#### Assigned task
Using the listing below, print the line containing "ей диодной оптики", the line containing "Vydajte sa na", and each line between them, exactly and nothing else. Pictures stay out of the print.

-.-.-

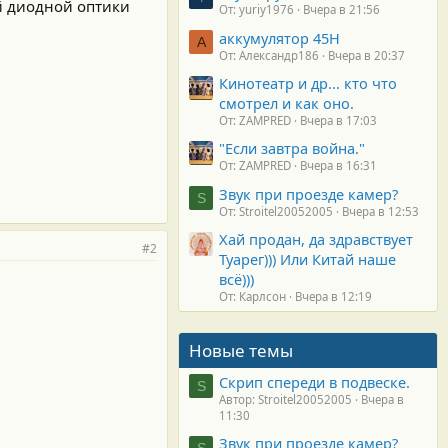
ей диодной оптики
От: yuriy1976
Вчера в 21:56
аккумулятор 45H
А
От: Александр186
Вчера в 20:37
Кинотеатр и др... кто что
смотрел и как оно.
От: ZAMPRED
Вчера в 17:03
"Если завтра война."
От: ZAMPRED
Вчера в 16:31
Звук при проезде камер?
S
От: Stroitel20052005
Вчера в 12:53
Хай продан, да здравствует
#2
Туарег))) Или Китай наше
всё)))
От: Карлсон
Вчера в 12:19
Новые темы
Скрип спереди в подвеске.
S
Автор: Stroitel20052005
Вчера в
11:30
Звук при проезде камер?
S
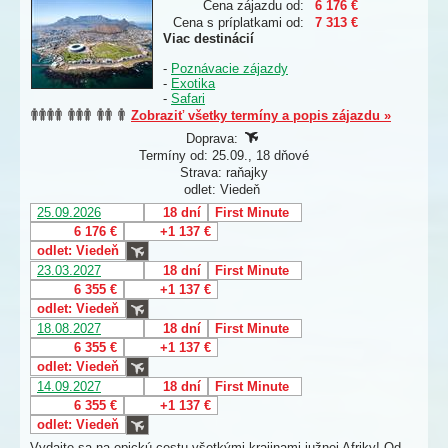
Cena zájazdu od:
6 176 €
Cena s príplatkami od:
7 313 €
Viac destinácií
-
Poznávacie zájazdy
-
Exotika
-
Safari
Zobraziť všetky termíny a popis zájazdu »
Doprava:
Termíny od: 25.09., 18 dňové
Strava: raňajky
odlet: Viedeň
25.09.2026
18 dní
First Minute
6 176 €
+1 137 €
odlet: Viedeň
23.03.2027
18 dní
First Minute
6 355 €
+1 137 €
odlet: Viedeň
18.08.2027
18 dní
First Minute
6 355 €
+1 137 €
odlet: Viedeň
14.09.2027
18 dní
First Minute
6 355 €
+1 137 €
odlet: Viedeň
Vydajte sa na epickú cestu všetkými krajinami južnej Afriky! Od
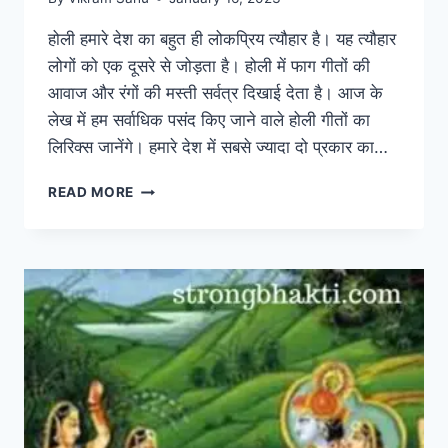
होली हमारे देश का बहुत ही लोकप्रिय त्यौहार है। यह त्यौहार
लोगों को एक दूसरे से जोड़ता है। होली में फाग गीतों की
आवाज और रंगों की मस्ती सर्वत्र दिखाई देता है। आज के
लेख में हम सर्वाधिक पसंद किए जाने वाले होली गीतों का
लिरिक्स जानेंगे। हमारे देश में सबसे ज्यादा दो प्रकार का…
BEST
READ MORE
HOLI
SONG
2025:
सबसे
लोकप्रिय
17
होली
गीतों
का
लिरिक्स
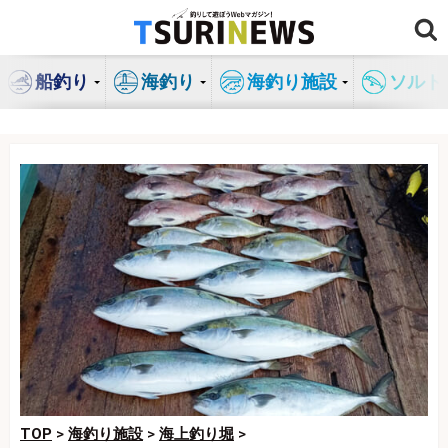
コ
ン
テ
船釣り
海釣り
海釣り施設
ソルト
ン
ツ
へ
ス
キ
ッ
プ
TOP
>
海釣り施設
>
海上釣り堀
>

-.-.-

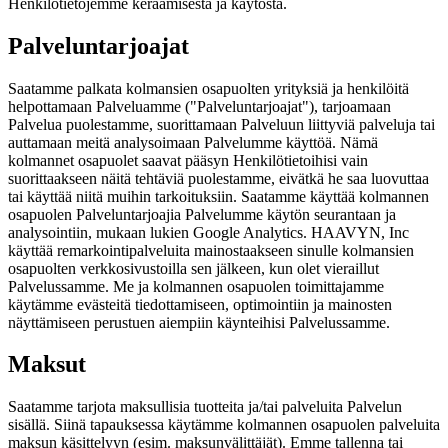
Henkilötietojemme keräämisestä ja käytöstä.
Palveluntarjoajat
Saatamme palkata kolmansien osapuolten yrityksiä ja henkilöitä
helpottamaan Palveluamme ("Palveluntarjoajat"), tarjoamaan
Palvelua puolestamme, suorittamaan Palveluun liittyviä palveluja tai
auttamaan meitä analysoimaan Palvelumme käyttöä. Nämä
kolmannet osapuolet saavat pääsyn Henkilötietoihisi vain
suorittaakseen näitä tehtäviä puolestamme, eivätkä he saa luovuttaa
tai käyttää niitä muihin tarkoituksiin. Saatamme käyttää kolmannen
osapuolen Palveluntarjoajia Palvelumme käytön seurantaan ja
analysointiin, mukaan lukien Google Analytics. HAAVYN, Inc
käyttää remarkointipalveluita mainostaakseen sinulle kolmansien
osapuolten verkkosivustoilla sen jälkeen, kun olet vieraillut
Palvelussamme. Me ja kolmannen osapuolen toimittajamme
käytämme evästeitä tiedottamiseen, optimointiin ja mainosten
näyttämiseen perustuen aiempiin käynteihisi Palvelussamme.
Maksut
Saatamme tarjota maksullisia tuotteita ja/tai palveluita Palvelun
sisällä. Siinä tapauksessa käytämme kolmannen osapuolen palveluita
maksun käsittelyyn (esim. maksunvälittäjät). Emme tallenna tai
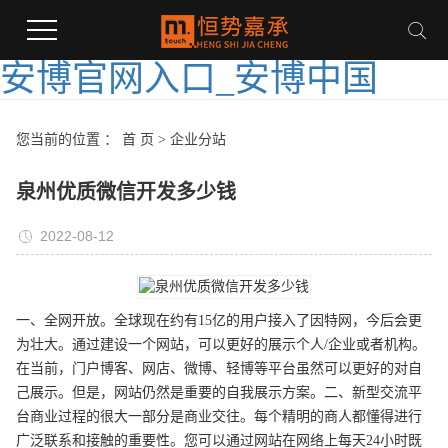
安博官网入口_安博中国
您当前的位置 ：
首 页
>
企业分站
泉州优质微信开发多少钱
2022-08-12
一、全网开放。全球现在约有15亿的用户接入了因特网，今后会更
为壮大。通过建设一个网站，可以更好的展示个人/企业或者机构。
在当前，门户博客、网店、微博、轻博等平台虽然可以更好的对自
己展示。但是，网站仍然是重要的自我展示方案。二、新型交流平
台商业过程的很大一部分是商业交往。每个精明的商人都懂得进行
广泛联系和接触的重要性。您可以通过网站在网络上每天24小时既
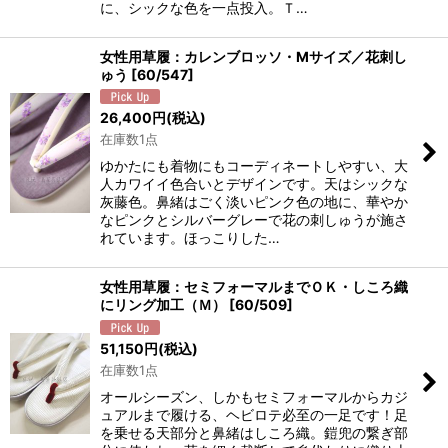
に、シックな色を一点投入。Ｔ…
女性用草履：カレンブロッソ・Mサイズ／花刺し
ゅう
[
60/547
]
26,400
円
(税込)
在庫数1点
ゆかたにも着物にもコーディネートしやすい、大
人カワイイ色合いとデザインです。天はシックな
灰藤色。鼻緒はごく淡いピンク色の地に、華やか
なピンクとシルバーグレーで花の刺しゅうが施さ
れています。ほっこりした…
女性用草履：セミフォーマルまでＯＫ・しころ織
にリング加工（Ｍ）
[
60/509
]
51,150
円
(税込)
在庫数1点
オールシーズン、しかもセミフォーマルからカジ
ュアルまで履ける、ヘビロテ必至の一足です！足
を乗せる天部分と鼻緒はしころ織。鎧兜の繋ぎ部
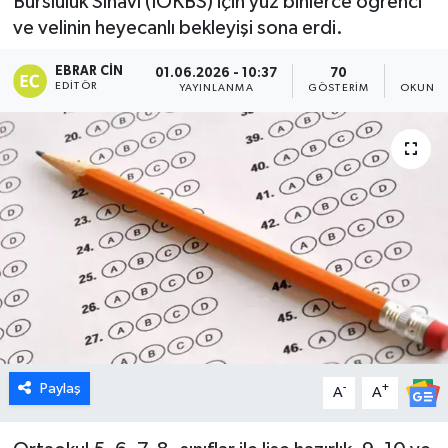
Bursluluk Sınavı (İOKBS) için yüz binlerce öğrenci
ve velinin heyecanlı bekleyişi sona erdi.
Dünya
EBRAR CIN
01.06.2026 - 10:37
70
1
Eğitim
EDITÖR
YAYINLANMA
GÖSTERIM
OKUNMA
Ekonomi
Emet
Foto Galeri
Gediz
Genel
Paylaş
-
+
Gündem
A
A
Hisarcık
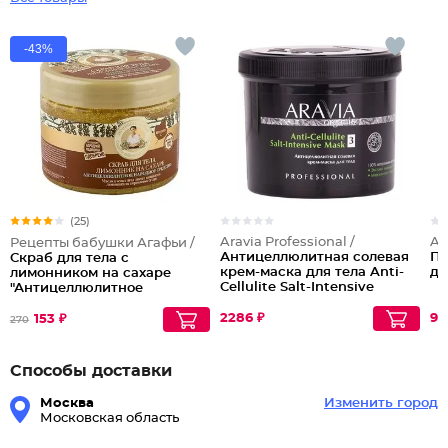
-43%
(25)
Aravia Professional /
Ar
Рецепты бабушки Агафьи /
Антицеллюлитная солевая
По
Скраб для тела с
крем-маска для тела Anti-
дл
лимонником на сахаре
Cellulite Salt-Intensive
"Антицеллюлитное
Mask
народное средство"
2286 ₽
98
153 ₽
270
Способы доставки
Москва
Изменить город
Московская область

-.-.-

#### Exercise solution
ей диодной оптики
От: yuriy1976
Вчера в 21:56
аккумулятор 45H
А
От: Александр186
Вчера в 20:37
Кинотеатр и др... кто что
смотрел и как оно.
От: ZAMPRED
Вчера в 17:03
"Если завтра война."
От: ZAMPRED
Вчера в 16:31
Звук при проезде камер?
S
От: Stroitel20052005
Вчера в 12:53
Хай продан, да здравствует
#2
Туарег))) Или Китай наше
всё)))
От: Карлсон
Вчера в 12:19
Новые темы
Скрип спереди в подвеске.
S
Автор: Stroitel20052005
Вчера в
11:30
Звук при проезде камер?
S
Cena zájazdu od:
6 176 €
Cena s príplatkami od:
7 313 €
Viac destinácií
-
Poznávacie zájazdy
-
Exotika
-
Safari
Zobraziť všetky termíny a popis zájazdu »
Doprava:
Termíny od: 25.09., 18 dňové
Strava: raňajky
odlet: Viedeň
25.09.2026
18 dní
First Minute
6 176 €
+1 137 €
odlet: Viedeň
23.03.2027
18 dní
First Minute
6 355 €
+1 137 €
odlet: Viedeň
18.08.2027
18 dní
First Minute
6 355 €
+1 137 €
odlet: Viedeň
14.09.2027
18 dní
First Minute
6 355 €
+1 137 €
odlet: Viedeň
Vydajte sa na epickú cestu všetkými krajinami južnej Afriky! Od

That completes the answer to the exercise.